Née en 1994 à Équemauville (Normandie, France), Caroline Ailleret vit et travaille entre Paris et la campagne française.
Actuellement en 5e année d’étude aux Beaux-Arts de Paris (Atelier Isabelle Cornaro), sa pratique exploratoire de divers media s’articule autour de la performance, de l’installation et de l’art vidéo.

Poétique, politique, se voulant parfois radicale, la démarche artistique de Caroline Ailleret ne cesse de mettre l’accent sur la malléabilité du temps, l’exploration de ses profondeurs et le sens de ses implications. Au moyen d’actes précis, sobres et magnifiés par les espaces qu’ils investissent, l’artiste cadre son propos tout en pensant la respiration du spectateur, sa liberté d'interprétation et de ressenti.

— Astrid Campion



Paris, le 26 Mars 2023

Dans son essai 24/7. Le capitalisme à l’assaut du sommeil (Éditions La Découverte, 2014) le critique d’art et professeur américain Jonathan Crary écrit : “Il ne reste aujourd’hui dans l’existence humaine que très peu de plages de temps significatives – à l’énorme exception près du sommeil – à n’avoir pas été envahies et accaparées à titre de temps de travail, de consommation et de marketing”, décrivant plus loin dans son texte le régime 24/7 comme une force venant “dépouiller le temps humain de la richesse de ses textures et de ses indéterminations.”

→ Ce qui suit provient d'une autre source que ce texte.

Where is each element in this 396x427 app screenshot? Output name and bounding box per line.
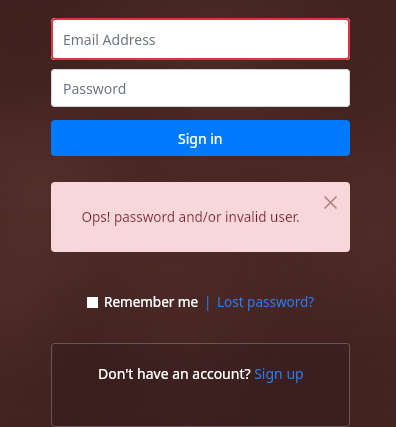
button[interactable]: Don't have an account? Sign up	[51, 343, 350, 427]
staticText: Email Address	[63, 30, 156, 49]
button[interactable]: Password	[51, 69, 350, 107]
staticText: Sign in	[178, 129, 223, 148]
staticText: Lost password?	[217, 293, 315, 311]
button[interactable]: Lost password?	[217, 293, 315, 311]
button[interactable]: Close alert	[319, 191, 341, 213]
button[interactable]: Remember me	[87, 293, 199, 311]
staticText: Don't have an account? Sign up	[98, 364, 304, 383]
staticText: Remember me	[104, 293, 199, 311]
staticText: Ops! password and/or invalid user.	[81, 208, 300, 226]
button[interactable]: Email Address	[51, 18, 350, 60]
button[interactable]: Sign in	[51, 120, 350, 156]
staticText: |	[204, 293, 212, 311]
staticText: Password	[63, 79, 127, 98]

Face à ce constat, il appartient à chacun évoluant sous ce régime – relativement dominant – de choisir la latitude avec laquelle inscrire, ou non, sa trajectoire de créativité dans le monde – créativité au sens dans lequel le brillant psychanalyste Donald Winnicott l’entendait : c’est-à-dire pas seulement artistique et différenciante au sein d’une école, d’une histoire donnée ; c’est-à-dire ce “mode créatif de perception (...) qui permet à l’individu l’approche de la réalité extérieure (...) et la participation à la vie de la communauté.” (Winnicott, Jeu et réalité, Folio Essais, 2002).

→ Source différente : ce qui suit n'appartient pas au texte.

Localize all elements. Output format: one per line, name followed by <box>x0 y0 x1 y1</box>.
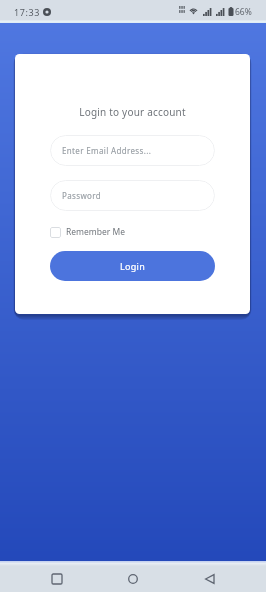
staticText: Password <box>62 190 101 201</box>
staticText: 17:33 <box>14 6 41 18</box>
button[interactable]: Home <box>113 566 153 592</box>
button[interactable]: Back <box>190 566 230 592</box>
button[interactable]: Enter Email Address... <box>50 135 215 166</box>
staticText: 66% <box>235 6 252 18</box>
staticText: Login <box>120 260 146 272</box>
staticText: Remember Me <box>66 226 126 238</box>
button[interactable]: Recent apps <box>37 566 77 592</box>
button[interactable]: Password <box>50 180 215 211</box>
staticText: Enter Email Address... <box>62 145 152 156</box>
button[interactable]: Remember Me <box>50 224 215 240</box>
button[interactable]: Login <box>50 251 215 281</box>
staticText: Login to your account <box>15 105 250 119</box>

Évidemment, résister à la force de conformisation des comportements structurant les modes culturels et opératoires du capitalisme contemporain occidental n’est pas un chemin facile, ni aisément palpable, tant la conscientisation de la démarche à initier, renforcer et maintenir demeure un travail quasi discipline intérieur(e) de perpétuelle distanciation des hyperflux d’information du siècle et de sa propre tendance à s’y oublier.
Certains individus, toutefois, trouvent l’espace – intérieur et extérieur – de s’accomplir à contre-courant, offrant de cette manière, subtile, inattendue, à la psyché collective des pistes de régénération et sensations alternatives.
De mon point d’observation, ancrée dans le ‘Global village’, de ma perspective de jeune écrivain embrasée du spectacle ‘capitalocène’, j’ai le sentiment que Caroline Ailleret fait partie de ces individus.

Devenue artiste par choix et tardivement (Caroline a exercé le conseil en prospective appliqué au marketing), celle-ci n’a décidé du rôle qu’elle jouerait sur la scène du monde qu’après s’y être elle-même fait entraîner, qu’après avoir elle-même “reproduit” – sur injonction culturelle – les gestes, modes de pensée et d’”être-au-monde” imposés par le régime 24/7. À cette phase-là de sa trajectoire, “l’artiste” n’était ni connectée à son “soi” – celui dont Jung parle – ni à ses capacités créatives singulières. Soumise au rouleau compresseur de l’économie globalisée et sous le poids de schémas hérités des générations précédentes, elle n’était pas encore en capacité de rendre “significatives” les plages de temps qu’elle investissait lorsqu’elle ne dormait pas; très peu...

Les choses ont changé, et le dispositif de discernement et d’exploration des “textures” du temps qu’elle a réussi à mettre en place pour elle-même, encadré par les institutions de l’art contemporain, et celles qui les financent (parfois, des maisons de luxe) – hors des rythmes, et dans son idéal au-delà – permet à Caroline Ailleret de proposer à quiconque souhaite sentir sur un nouveau plan, des gestes-oeuvres sophistiqués, radicaux dans leur poésie et emprunts d’un potentiel réparateur de sens alchimique.

Avec style et curiosité, je vous invite donc aujourd'hui à oser investir ses espaces, à l’écouter, la regarder, elle, ses actions – celle qu’elle a récemment accomplie pour Christian Dior, par exemple mais également les précédentes : des trésors vous y attendent.